Stored items
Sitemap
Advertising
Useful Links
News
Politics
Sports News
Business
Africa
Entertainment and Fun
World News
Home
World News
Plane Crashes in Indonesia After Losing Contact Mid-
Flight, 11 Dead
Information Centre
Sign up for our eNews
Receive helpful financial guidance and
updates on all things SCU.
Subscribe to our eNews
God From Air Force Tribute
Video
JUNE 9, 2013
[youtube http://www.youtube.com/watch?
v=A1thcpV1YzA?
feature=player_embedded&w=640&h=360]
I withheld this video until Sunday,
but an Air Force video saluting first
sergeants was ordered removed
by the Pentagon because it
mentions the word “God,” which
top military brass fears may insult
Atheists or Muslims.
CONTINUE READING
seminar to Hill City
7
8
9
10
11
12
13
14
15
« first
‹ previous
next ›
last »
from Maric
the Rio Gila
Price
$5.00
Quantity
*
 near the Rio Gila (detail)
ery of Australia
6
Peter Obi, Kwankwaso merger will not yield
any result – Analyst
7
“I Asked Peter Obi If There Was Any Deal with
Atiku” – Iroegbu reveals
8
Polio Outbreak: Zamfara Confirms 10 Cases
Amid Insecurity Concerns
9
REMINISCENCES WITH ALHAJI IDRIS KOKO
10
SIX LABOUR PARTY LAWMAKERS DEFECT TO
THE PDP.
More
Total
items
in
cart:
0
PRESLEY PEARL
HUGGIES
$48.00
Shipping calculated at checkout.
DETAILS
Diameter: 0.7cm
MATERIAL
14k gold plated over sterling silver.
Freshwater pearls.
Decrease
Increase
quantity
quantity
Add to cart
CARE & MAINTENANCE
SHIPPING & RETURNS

▶ Aim of the task: Which lines in the records above contain the string "eNews"? Copy them.

▶ Task solution:
Sign up for our eNews
Subscribe to our eNews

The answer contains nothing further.